Shopkeepers tell politicians: 'Each day begins with fear'

by Eva Corlett / 08 May, 2017
Each political party had five minutes to relay their plans to the crowd of around 50. Photo: RNZ / Eva Corlett

Brutal daylight attacks have migrant shopworkers wondering who will be targeted next.

Migrant shopworkers fed-up with being victims of violent robberies are sceptical politicians will keep their promises to protect them.

Community leaders, police and members of Parliament met at Papatoetoe in Auckland last night to discuss violent robberies and attacks against the predominantly Indian and Chinese shop owners.

Shop owners say people were targeting dairies and liquor stores for cigarettes, cash and alcohol.

Last weekend hundreds marched in South Auckland, calling for more police controls and the reopening of closed police stations.

The retailers want heavy penalties for resellers of stolen goods, the right for shop owners to defend themselves and a larger police presence on the streets.

Detective Inspector Uraia Vakaruru. Photo / Eva Corlett

Sunny Kaushal, the president of the Crime Prevention Group which was set up to help business owners of all ethnicities, said action was urgently needed.

"Each day begins with a fear, wondering who's next."

Brutal attacks in broad daylight show the attackers have no regard for police or law, he said.

Police were under-resourced and lawmakers must stop being silent on the issue, Mr Kaushal said.

Each political party had five minutes to relay their plans to the crowd of around 50.

Act Party leader David Seymour touted his three-strikes policy and getting rid of tobacco tax.

The National Party blamed dysfunctional families for the spate of attacks and reminded people of their $500 million pledge, over four years, to add to police numbers.

New Zealand First leader Winston Peters said he too would increase police numbers.

"This is disastrous ... we need 1800 police now, as fast as possible."

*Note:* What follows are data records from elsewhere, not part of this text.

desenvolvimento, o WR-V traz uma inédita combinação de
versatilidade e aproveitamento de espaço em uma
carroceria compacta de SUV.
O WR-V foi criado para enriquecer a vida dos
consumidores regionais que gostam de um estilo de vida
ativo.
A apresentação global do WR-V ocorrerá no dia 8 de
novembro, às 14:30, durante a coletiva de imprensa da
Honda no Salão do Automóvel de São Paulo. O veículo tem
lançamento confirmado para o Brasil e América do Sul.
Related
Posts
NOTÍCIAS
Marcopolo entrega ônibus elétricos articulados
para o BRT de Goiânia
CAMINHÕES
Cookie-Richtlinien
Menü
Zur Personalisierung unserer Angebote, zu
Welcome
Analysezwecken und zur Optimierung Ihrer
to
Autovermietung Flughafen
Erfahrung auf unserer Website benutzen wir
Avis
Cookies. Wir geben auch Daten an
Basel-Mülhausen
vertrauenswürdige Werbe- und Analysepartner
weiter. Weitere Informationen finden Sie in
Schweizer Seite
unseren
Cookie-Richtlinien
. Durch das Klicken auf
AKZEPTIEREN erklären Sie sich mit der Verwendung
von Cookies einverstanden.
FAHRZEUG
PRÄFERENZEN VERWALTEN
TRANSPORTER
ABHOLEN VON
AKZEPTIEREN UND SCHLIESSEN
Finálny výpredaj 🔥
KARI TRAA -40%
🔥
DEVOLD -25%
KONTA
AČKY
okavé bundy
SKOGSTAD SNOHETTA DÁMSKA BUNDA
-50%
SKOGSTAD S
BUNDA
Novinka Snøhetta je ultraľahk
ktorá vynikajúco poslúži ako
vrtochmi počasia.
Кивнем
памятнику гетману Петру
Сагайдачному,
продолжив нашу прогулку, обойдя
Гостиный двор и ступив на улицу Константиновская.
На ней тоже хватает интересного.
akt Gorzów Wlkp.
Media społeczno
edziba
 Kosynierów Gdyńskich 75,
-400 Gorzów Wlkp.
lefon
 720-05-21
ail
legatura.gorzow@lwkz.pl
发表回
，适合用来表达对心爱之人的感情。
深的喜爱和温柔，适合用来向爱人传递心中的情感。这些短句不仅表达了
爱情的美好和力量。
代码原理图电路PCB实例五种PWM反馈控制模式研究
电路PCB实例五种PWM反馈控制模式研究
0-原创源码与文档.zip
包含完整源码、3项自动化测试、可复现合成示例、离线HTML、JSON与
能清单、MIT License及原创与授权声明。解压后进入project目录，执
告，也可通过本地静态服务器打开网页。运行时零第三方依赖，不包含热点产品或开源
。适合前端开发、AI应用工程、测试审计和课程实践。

Winston Peters wants to increase police numbers. Photo / Eva Corlett

Others offered a less hardline approach.

Poverty was to blame and bridging the gap between the have and the have-nots was critical, Green Party MP Denise Roche said.

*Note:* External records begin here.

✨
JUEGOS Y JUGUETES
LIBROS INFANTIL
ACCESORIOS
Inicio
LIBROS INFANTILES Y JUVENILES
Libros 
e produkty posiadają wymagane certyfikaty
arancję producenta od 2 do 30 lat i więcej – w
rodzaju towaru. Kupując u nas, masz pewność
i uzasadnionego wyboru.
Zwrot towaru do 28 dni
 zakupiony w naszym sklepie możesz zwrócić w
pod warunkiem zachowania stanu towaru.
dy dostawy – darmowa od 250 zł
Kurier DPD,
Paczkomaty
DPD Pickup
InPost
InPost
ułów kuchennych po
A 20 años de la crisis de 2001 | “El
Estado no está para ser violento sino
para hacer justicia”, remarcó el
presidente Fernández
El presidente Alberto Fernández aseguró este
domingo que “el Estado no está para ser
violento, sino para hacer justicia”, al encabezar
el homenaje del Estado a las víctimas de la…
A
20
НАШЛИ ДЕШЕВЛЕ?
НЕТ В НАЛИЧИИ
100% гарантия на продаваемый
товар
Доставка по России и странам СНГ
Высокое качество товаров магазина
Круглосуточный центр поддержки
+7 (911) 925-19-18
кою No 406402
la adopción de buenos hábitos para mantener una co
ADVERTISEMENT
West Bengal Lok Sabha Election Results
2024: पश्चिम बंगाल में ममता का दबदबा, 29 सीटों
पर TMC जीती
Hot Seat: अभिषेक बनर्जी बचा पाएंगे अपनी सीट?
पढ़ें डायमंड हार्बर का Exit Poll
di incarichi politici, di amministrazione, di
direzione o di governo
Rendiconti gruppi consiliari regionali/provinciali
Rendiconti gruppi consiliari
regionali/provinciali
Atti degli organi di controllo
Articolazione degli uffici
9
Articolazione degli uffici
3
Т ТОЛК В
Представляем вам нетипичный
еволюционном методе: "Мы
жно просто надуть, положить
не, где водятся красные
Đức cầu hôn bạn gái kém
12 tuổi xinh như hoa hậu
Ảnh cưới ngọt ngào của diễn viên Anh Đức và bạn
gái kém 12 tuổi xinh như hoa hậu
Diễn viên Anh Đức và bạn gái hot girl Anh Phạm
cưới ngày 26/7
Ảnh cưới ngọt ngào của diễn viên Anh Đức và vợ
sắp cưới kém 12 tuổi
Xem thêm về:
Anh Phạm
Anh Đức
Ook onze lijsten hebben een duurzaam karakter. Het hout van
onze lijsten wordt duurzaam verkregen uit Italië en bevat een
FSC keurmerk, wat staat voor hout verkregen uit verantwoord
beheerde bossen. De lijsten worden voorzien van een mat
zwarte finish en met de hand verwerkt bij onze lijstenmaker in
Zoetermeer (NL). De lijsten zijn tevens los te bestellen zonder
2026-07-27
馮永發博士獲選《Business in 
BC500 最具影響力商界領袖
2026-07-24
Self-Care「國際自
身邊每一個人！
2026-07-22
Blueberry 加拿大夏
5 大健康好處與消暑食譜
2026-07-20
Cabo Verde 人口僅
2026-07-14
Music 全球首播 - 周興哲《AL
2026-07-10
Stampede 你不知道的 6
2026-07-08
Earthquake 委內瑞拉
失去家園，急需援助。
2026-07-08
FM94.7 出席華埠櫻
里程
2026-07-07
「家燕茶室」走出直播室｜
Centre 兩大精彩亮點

The Labour Party said there needed to be a community response, while also calling for 1000 more police officers.

"If we want to look at who is committing these crimes, it seems to be young people living in a hopeless situation," MP for Manurewa Louise Wall said.

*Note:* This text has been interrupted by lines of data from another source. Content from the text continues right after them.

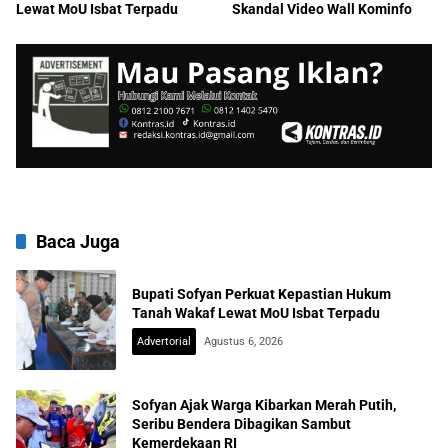
Lewat MoU Isbat Terpadu
Skandal Video Wall Kominfo
Baca Juga
Bupati Sofyan Perkuat Kepastian Hukum
Tanah Wakaf Lewat MoU Isbat Terpadu
Advertorial
Agustus 6, 2026
Sofyan Ajak Warga Kibarkan Merah Putih,
Seribu Bendera Dibagikan Sambut
Kemerdekaan RI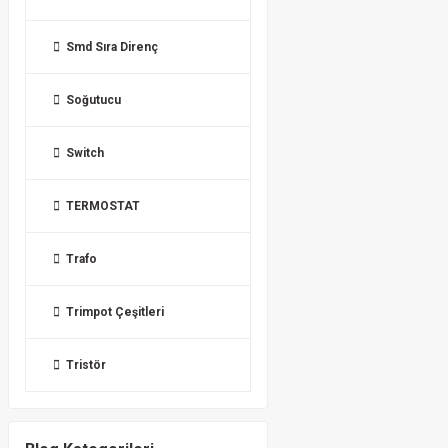
Smd Sıra Direnç
Soğutucu
Switch
TERMOSTAT
Trafo
Trimpot Çeşitleri
Tristör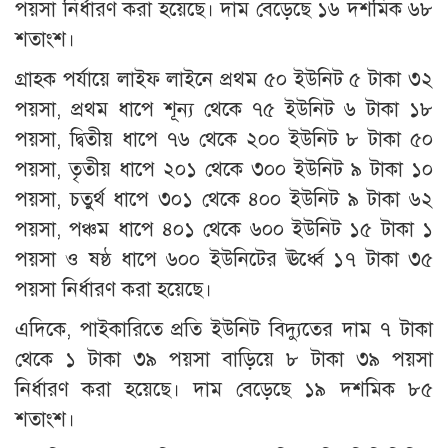
পয়সা নির্ধারণ করা হয়েছে। দাম বেড়েছে ১৬ দশমিক ৬৮
শতাংশ।
গ্রাহক পর্যায়ে লাইফ লাইনে প্রথম ৫০ ইউনিট ৫ টাকা ৩২
পয়সা, প্রথম ধাপে শূন্য থেকে ৭৫ ইউনিট ৬ টাকা ১৮
পয়সা, দ্বিতীয় ধাপে ৭৬ থেকে ২০০ ইউনিট ৮ টাকা ৫০
পয়সা, তৃতীয় ধাপে ২০১ থেকে ৩০০ ইউনিট ৯ টাকা ১০
পয়সা, চতুর্থ ধাপে ৩০১ থেকে ৪০০ ইউনিট ৯ টাকা ৬২
পয়সা, পঞ্চম ধাপে ৪০১ থেকে ৬০০ ইউনিট ১৫ টাকা ১
পয়সা ও ষষ্ঠ ধাপে ৬০০ ইউনিটের ঊর্ধ্বে ১৭ টাকা ৩৫
পয়সা নির্ধারণ করা হয়েছে।
এদিকে, পাইকারিতে প্রতি ইউনিট বিদ্যুতের দাম ৭ টাকা
থেকে ১ টাকা ৩৯ পয়সা বাড়িয়ে ৮ টাকা ৩৯ পয়সা
নির্ধারণ করা হয়েছে। দাম বেড়েছে ১৯ দশমিক ৮৫
শতাংশ।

While some community leaders said the meeting was a positive step, others remained doubtful parties would take action.

"Nothing is going to happen, they have come here to complete the formalities and wipe our tears," liquor store owner Narinder Singla said.

"I don't have any faith that they'll be doing something."

Last Friday, Mr Singla was left traumatised after two men entered his liquor store wielding screw drivers and stole money, cigarettes and alcohol.

Yesterday afternoon, police said a store in Onehunga was targeted by two men again armed with a screwdriver. Their attempt to grab the till failed but the shop keeper was left injured.